What happens when there are more than 2 events?

Definition 3 (Wasserman (2004, p. 8) Definition 1.9) Let \(I\) be an index set. A set of events \(\{A_i: i\in I\}\) is independent if

\[\mathbb{P}\left(\bigcap_{i\in J}A_i\right)=\prod_{i\in J}\mathbb{P}\left(A_i\right)\] for every finite subset \(J\) of \(I\).

Subtle aspect of definition of independence

  • Consider the case of tossing 2 fair dice. Assume that the outcomes of the tosses are equally likely.

  • Let \(A\) be the event that the outcome of the first die is even.

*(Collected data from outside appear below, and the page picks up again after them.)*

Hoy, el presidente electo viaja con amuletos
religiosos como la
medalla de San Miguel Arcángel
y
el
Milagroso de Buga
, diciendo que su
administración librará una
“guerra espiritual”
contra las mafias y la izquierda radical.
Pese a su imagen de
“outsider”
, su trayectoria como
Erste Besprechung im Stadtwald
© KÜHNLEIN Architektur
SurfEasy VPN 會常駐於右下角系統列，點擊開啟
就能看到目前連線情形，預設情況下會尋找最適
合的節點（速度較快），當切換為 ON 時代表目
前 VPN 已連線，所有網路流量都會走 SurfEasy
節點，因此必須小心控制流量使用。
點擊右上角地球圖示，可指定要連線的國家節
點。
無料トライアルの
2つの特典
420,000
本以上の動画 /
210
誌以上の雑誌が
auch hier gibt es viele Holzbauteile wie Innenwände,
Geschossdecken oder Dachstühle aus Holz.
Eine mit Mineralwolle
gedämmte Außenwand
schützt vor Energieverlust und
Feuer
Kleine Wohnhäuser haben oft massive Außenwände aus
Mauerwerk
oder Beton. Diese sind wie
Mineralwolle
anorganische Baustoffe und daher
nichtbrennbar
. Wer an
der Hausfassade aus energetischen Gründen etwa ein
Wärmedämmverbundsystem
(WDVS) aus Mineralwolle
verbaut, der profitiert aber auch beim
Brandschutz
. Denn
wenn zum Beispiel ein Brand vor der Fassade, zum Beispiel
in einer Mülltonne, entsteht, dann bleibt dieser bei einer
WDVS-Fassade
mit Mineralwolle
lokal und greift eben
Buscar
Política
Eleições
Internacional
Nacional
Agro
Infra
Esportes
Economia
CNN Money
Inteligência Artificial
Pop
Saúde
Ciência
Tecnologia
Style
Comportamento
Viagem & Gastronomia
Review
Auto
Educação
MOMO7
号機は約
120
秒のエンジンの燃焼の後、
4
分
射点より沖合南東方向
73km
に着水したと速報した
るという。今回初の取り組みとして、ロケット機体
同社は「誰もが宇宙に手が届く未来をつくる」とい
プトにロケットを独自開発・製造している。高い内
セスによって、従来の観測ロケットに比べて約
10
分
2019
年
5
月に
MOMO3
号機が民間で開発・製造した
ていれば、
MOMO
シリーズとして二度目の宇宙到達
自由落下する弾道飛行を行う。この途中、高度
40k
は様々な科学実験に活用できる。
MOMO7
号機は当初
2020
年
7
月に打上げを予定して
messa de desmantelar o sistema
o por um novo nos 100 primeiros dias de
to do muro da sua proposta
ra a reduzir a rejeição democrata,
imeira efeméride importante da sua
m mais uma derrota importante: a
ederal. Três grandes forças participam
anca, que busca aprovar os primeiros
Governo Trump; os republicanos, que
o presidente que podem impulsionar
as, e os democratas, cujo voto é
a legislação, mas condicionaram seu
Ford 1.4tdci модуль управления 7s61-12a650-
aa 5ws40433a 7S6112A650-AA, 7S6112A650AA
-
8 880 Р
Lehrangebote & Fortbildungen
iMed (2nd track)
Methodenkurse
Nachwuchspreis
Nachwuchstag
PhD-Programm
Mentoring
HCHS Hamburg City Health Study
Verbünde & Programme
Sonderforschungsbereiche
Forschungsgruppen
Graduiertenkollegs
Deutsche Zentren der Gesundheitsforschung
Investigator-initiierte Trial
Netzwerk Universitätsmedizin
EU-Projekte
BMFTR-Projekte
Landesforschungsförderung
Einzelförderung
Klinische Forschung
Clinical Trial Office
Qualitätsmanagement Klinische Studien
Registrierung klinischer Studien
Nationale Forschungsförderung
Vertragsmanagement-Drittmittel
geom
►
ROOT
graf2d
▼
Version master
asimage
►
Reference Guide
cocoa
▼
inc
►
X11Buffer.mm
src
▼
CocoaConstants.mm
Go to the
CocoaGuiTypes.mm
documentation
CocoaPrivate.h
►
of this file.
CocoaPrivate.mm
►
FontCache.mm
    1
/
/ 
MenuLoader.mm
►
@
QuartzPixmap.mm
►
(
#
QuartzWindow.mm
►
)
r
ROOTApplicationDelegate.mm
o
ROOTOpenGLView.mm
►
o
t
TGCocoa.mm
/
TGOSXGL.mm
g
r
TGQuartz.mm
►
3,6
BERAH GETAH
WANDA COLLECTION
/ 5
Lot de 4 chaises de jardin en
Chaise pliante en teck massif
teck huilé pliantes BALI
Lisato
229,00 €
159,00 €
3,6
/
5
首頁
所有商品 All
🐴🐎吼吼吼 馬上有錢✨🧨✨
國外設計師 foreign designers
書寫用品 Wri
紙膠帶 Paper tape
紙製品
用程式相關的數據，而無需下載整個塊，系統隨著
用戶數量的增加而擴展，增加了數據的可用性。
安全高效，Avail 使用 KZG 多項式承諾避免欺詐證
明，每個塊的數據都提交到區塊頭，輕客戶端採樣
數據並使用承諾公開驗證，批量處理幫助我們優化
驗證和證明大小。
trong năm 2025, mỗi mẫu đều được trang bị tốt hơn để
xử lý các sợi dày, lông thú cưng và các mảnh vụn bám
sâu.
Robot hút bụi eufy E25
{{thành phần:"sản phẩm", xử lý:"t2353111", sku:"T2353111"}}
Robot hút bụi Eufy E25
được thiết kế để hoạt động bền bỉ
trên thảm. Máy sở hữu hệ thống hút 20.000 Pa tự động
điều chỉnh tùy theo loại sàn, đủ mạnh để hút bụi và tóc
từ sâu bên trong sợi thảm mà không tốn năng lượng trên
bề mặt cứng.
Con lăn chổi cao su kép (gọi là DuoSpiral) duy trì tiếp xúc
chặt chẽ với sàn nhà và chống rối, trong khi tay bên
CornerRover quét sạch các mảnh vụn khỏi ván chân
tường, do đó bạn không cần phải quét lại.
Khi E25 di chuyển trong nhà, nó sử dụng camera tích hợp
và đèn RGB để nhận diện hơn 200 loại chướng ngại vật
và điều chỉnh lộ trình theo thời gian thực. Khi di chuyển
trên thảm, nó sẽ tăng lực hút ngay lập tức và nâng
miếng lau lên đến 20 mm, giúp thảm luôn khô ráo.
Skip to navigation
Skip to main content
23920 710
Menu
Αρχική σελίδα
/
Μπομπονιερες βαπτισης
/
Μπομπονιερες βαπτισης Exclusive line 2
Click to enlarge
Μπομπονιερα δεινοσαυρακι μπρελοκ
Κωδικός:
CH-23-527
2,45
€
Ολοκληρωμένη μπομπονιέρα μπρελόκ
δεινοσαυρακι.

  • Let \(B\) be the event that the outcome of the second die is even.

  • Let \(C\) be the event that the sum of the outcomes of the both dice is even.

Two things to do:

  1. Show that \(A\) and \(B\) are independent, \(A\) and \(C\) are independent, \(B\) and \(C\) are independent, but \[\mathbb{P}\left(ABC\right)\neq \mathbb{P}\left(A\right)\mathbb{P}\left(B\right)\mathbb{P}\left(C\right).\]
  2. Spinoff of Wasserman Chapter 1 Exercise 23: Design a Monte Carlo simulation for this situation.

Wasserman Chapter 1 Exercise 19

  • Suppose that 30 percent of owners use MacOS, 50 percent use Windows, and 20 percent use Linux.

  • Suppose that 65 percent of MacOS users have succumbed to a computer virus, 82 percent of Windows users get the virus, and 50 percent of the Linux users get the virus.

  • We select a person at random and learn that her system was infected by a virus. What is the probability that she is a Windows user?